Package org.apache.jackrabbit.oak.spi.security.authorization.principalbased

Interface Filter

  • @ProviderType
public interface Filter
    Interface that allows to define the principals for which principal based access control management and permission evaluation can be executed. For any other principals this module would never take effect.

    • Method Detail

      • canHandle

        boolean canHandle​(@NotNull
                  @NotNull Set<Principal> principals)
        Reveals if this filter implementation is able to handle the given set of principals.
        Parameters:
        principals - A set of principals.
        Returns:
        true if the principals can be dealt with by this filter implementation, false otherwise.

      • getOakPath

        @NotNull
@NotNull String getOakPath​(@NotNull
                           @NotNull Principal validPrincipal)
        Returns the Oak path of the Tree to which the policy for the given validPrincipal will be bound.
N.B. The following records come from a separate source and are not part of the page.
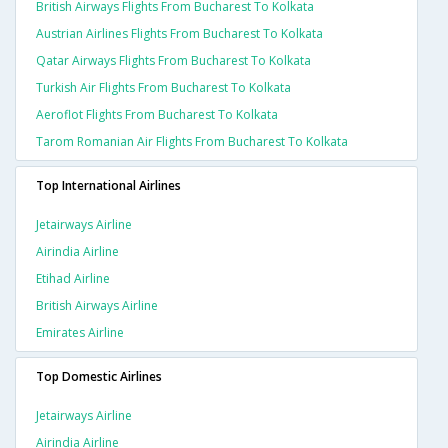
British Airways Flights From Bucharest To Kolkata
Austrian Airlines Flights From Bucharest To Kolkata
Qatar Airways Flights From Bucharest To Kolkata
Turkish Air Flights From Bucharest To Kolkata
Aeroflot Flights From Bucharest To Kolkata
Tarom Romanian Air Flights From Bucharest To Kolkata
Top International Airlines
Jetairways Airline
Airindia Airline
Etihad Airline
British Airways Airline
Emirates Airline
Top Domestic Airlines
Jetairways Airline
Airindia Airline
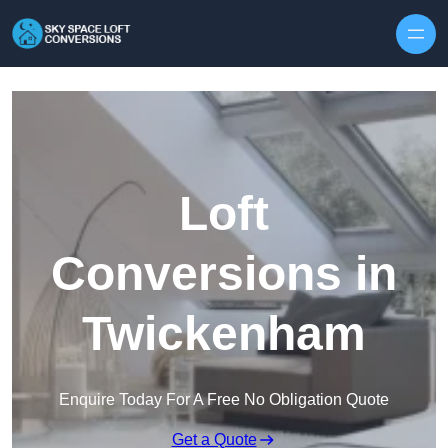
Skip to content
Loft
Conversions in
Twickenham
Enquire Today For A Free No Obligation Quote
Get a Quote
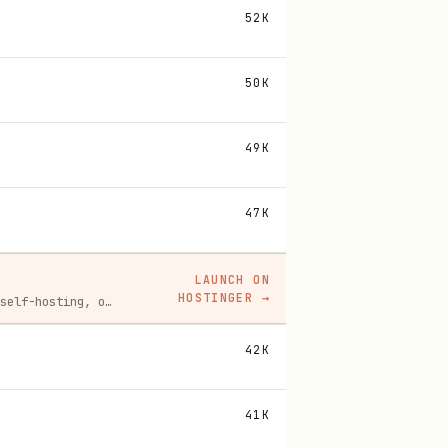
52K
50K
49K
47K
LAUNCH ON
HOSTINGER
→
Spin up a Hostinger VPS in one click for hosting, self-hosting, or running any always-on server. 20% off for you, and your friend gets 20% off too using this link.
42K
41K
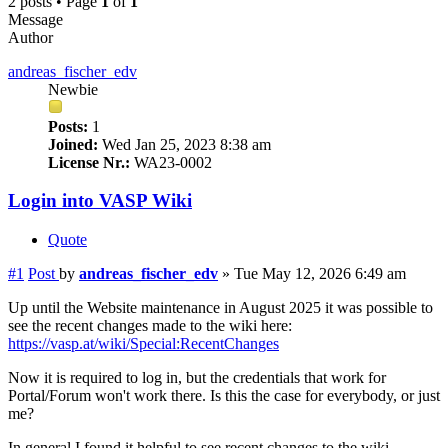
2 posts • Page
1
of
1
Message
Author
andreas_fischer_edv
Newbie
Posts:
1
Joined:
Wed Jan 25, 2023 8:38 am
License Nr.:
WA23-0002
Login into VASP Wiki
Quote
#1
Post
by
andreas_fischer_edv
»
Tue May 12, 2026 6:49 am
Up until the Website maintenance in August 2025 it was possible to
see the recent changes made to the wiki here:
https://vasp.at/wiki/Special:RecentChanges
Now it is required to log in, but the credentials that work for
Portal/Forum won't work there. Is this the case for everybody, or just
me?
In general I found it helpful to see recent changes to the wiki,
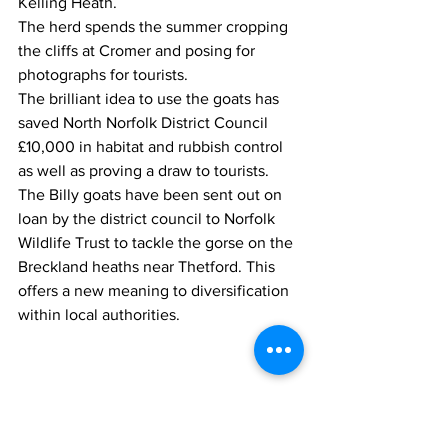
Kelling Heath. 
The herd spends the summer cropping 
the cliffs at Cromer and posing for 
photographs for tourists. 
The brilliant idea to use the goats has 
saved North Norfolk District Council 
£10,000 in habitat and rubbish control 
as well as proving a draw to tourists. 
The Billy goats have been sent out on 
loan by the district council to Norfolk 
Wildlife Trust to tackle the gorse on the 
Breckland heaths near Thetford. This 
offers a new meaning to diversification 
within local authorities.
This method can rely on the fact that the given principal has been validated before and is not expected to validate the principal.
        Parameters:
        validPrincipal - A valid principal i.e. that has been validated through canHandle(Set).
        Returns:
        The absolute oak path to an exiting Tree. The policy for the given principal will be bound to that tree.
        Throws:
        IllegalArgumentException - If the specified principal is not validated/valid.

      • getValidPrincipal

        @Nullable
@Nullable Principal getValidPrincipal​(@NotNull
                                      @NotNull String oakPath)
        Retrieves the ItemBasedPrincipal for the given oakPath and returns it if it is considered valid by the Filter implementation. Otherwise this method returns null.
        Parameters:
        oakPath - A non-null Oak path pointing to an ItemBasedPrincipal.
        Returns:
        A valid principal or null if no valid principal can be retrieved/exists for the given path.